Certains opérateurs de téléphonie se livrent à une drôle de guerre, où tous les coups semblent permis pour acquérir des clients ! Nous avons recueilli de nombreux témoignages de démarchage pour convaincre le consommateur de signer un contrat de téléphonie fixe. Voyons quelques exemples.
Démarchage à domicile
Bonjour Madame, je me présente, je
suis X, je passe dans tout le quartier pour le téléphone. Vous avez
bien le téléphone fixe à la maison ?
On a sonné à la porte de Madame Siléné Boschung. Elle ouvre et
nous raconte alors le discours du vendeur : « J'ai reçu la
visite d'une personne à ma porte qui s'est fait passer pour
Swisscom en me disant : je viens de la part de la gérance à propos
de vos téléphones. Et puis j'ai dit : qu'est-ce qu'ils ont mes
téléphones ? Il m'a dit : oui, on doit contrôler les téléphones.

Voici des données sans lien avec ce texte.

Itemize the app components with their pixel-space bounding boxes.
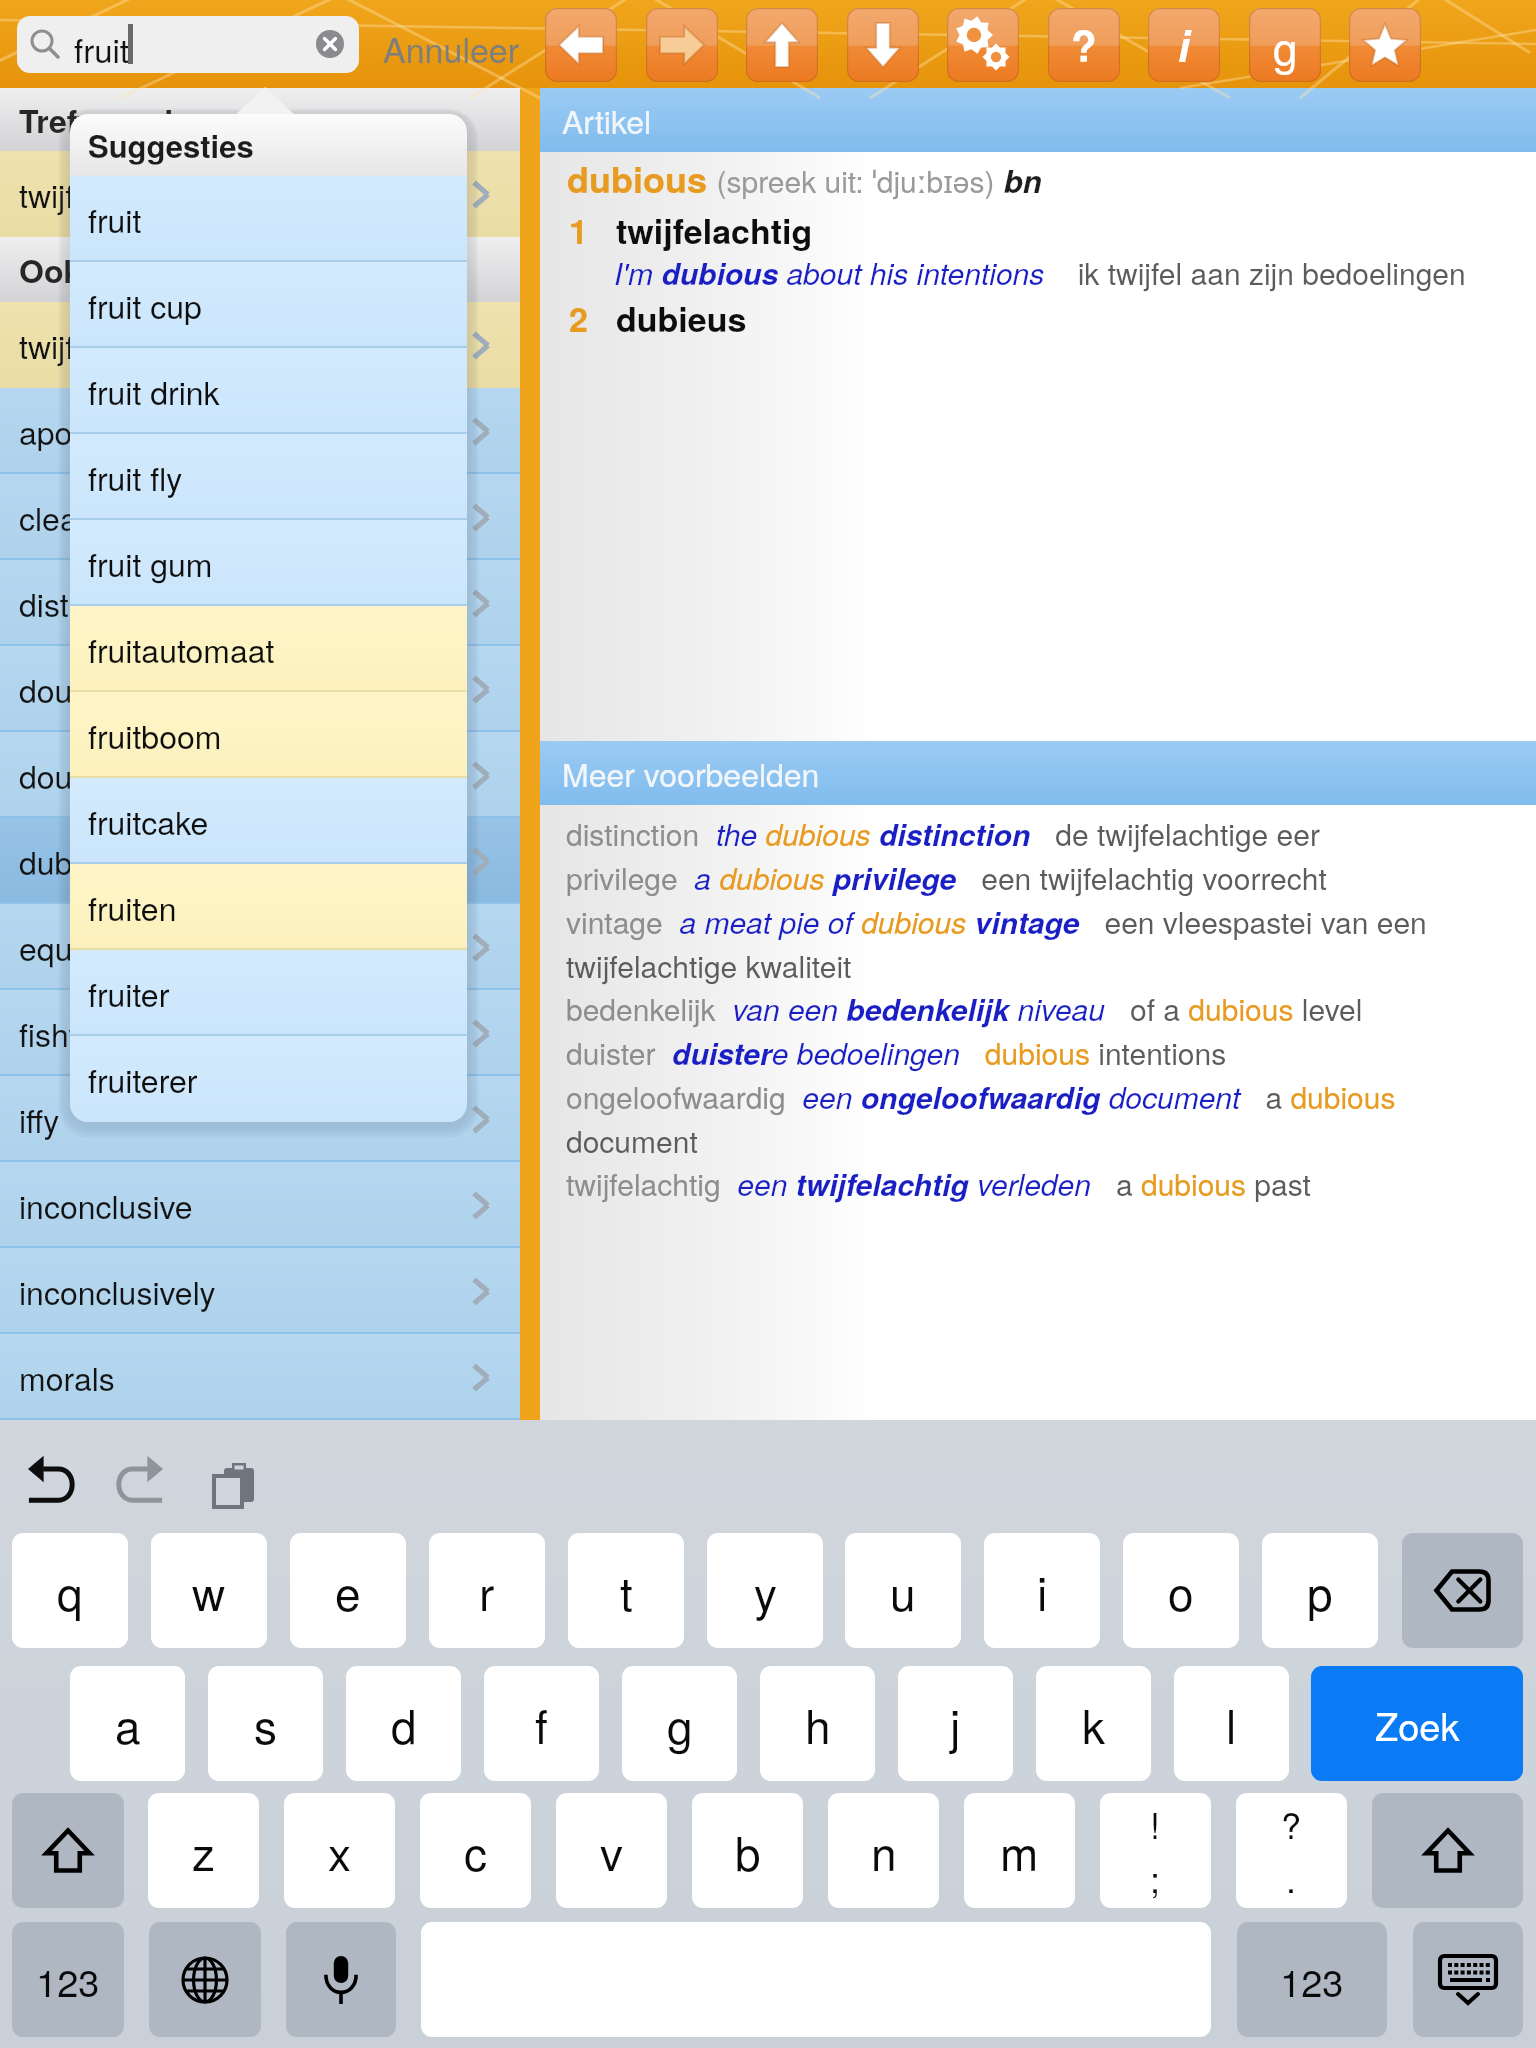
staticText: b — [735, 1818, 761, 1884]
button[interactable]: x — [284, 1793, 395, 1908]
button[interactable]: z — [148, 1793, 259, 1908]
button[interactable]: Backspace — [1402, 1533, 1523, 1648]
staticText: i — [1178, 15, 1190, 75]
button[interactable]: y — [707, 1533, 823, 1648]
button[interactable]: Hide keyboard — [1413, 1922, 1523, 2037]
button[interactable]: morals — [0, 1334, 520, 1420]
button[interactable]: back — [545, 8, 617, 82]
button[interactable]: o — [1123, 1533, 1239, 1648]
button[interactable]: Numbers — [1237, 1922, 1387, 2037]
button[interactable]: twijfelachtig — [0, 151, 520, 237]
button[interactable]: m — [964, 1793, 1075, 1908]
button[interactable]: fruit cup — [70, 262, 467, 348]
button[interactable]: i — [984, 1533, 1100, 1648]
button[interactable]: fruitautomaat — [70, 606, 467, 692]
button[interactable]: r — [429, 1533, 545, 1648]
button[interactable]: p — [1262, 1533, 1378, 1648]
button[interactable]: Shift — [1372, 1793, 1523, 1908]
staticText: p — [1307, 1558, 1333, 1624]
button[interactable]: ? — [1236, 1793, 1347, 1908]
button[interactable]: up — [746, 8, 818, 82]
button[interactable]: j — [898, 1666, 1013, 1781]
button[interactable]: g — [622, 1666, 737, 1781]
staticText: m — [1000, 1818, 1039, 1884]
button[interactable]: fruitcake — [70, 778, 467, 864]
button[interactable]: Change language — [149, 1922, 261, 2037]
button[interactable]: inconclusively — [0, 1248, 520, 1334]
button[interactable]: distrust — [0, 560, 520, 646]
button[interactable]: fruit gum — [70, 520, 467, 606]
button[interactable]: n — [828, 1793, 939, 1908]
button[interactable]: k — [1036, 1666, 1151, 1781]
button[interactable]: l — [1174, 1666, 1289, 1781]
button[interactable]: a — [70, 1666, 185, 1781]
button[interactable]: s — [208, 1666, 323, 1781]
staticText: t — [620, 1558, 633, 1624]
staticText: doubtful — [19, 752, 133, 798]
staticText: i — [1037, 1558, 1048, 1624]
button[interactable]: t — [568, 1533, 684, 1648]
button[interactable]: d — [346, 1666, 461, 1781]
staticText: apocryphal — [19, 408, 177, 454]
button[interactable]: inconclusive — [0, 1162, 520, 1248]
button[interactable]: apocryphal — [0, 388, 520, 474]
button[interactable]: doubt — [0, 646, 520, 732]
button[interactable]: fruit fly — [70, 434, 467, 520]
staticText: Suggesties — [88, 123, 254, 167]
staticText: Meer voorbeelden — [562, 750, 820, 796]
button[interactable]: w — [151, 1533, 267, 1648]
staticText: equivocal — [19, 924, 154, 970]
button[interactable]: iffy — [0, 1076, 520, 1162]
staticText: ? — [1281, 1798, 1302, 1850]
button[interactable]: help — [1048, 8, 1120, 82]
button[interactable]: info — [1148, 8, 1220, 82]
button[interactable]: doubtful — [0, 732, 520, 818]
button[interactable]: fruit drink — [70, 348, 467, 434]
button[interactable]: e — [290, 1533, 406, 1648]
button[interactable]: fishy — [0, 990, 520, 1076]
staticText: . — [1286, 1852, 1297, 1904]
button[interactable]: v — [556, 1793, 667, 1908]
staticText: iffy — [19, 1096, 60, 1142]
button[interactable]: f — [484, 1666, 599, 1781]
staticText: q — [57, 1558, 83, 1624]
button[interactable]: u — [845, 1533, 961, 1648]
button[interactable]: fruiterer — [70, 1036, 467, 1122]
button[interactable]: star — [1349, 8, 1421, 82]
button[interactable]: dubious — [0, 818, 520, 904]
button[interactable]: fruitboom — [70, 692, 467, 778]
button[interactable]: fruiter — [70, 950, 467, 1036]
staticText: fruit drink — [88, 368, 220, 414]
button[interactable]: fruit — [17, 16, 359, 73]
staticText: d — [391, 1691, 417, 1757]
button[interactable]: q — [12, 1533, 128, 1648]
staticText: twijfelachtig — [616, 206, 813, 255]
button[interactable]: equivocal — [0, 904, 520, 990]
button[interactable]: Annuleer — [383, 24, 520, 73]
button[interactable]: fruiten — [70, 864, 467, 950]
button[interactable]: fruit — [70, 176, 467, 262]
button[interactable]: c — [420, 1793, 531, 1908]
staticText: r — [479, 1558, 495, 1624]
button[interactable]: h — [760, 1666, 875, 1781]
button[interactable]: b — [692, 1793, 803, 1908]
button[interactable]: down — [847, 8, 919, 82]
button[interactable]: Dictate — [286, 1922, 396, 2037]
staticText: s — [254, 1691, 277, 1757]
button[interactable]: Numbers — [12, 1922, 124, 2037]
button[interactable]: Shift — [12, 1793, 124, 1908]
staticText: ; — [1150, 1852, 1161, 1904]
button[interactable]: clear — [0, 474, 520, 560]
button[interactable]: Zoek — [1311, 1666, 1523, 1781]
button[interactable]: twijfelachtig — [0, 302, 520, 388]
staticText: fruiter — [88, 970, 170, 1016]
staticText: distinction the dubious distinction de t… — [566, 812, 1320, 856]
staticText: ongeloofwaardig een ongeloofwaardig docu… — [566, 1075, 1504, 1162]
staticText: twijfelachtig een twijfelachtig verleden… — [566, 1162, 1311, 1206]
button[interactable]: Clear search text — [316, 30, 344, 58]
button[interactable]: google — [1249, 8, 1321, 82]
button[interactable]: ! — [1100, 1793, 1211, 1908]
button[interactable]: fwd — [646, 8, 718, 82]
button[interactable]: gear — [947, 8, 1019, 82]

J'ai dit : vous êtes de quelle maison ? Et puis il me dit : et
vous, vous avez quel opérateur ? J'ai dit : mais vous, vous êtes
qui ? Alors, il m'a répondu : c'est Swisscom. J'ai dit : ça
m'étonnerait, parce que Swisscom ne vient jamais chez les gens. Il
m'a dit : oui, non, c'est sunrise. Alors j'ai dit : ça ne
m'intéresse pas. Il a insisté. Ce que je n'aime pas du tout, ce
sont leurs méthodes très agressives, ils insistent même quand on
dit non, et puis ça les fâche qu'on ne soit pas d'accord.
»
Chaque fois que sunrise est interpellé sur ses méthodes agressives
de démarchage, l'opérateur prétend qu'il s'agit d'un dérapage
exceptionnel ou de l'initiative malheureuse d'un vendeur.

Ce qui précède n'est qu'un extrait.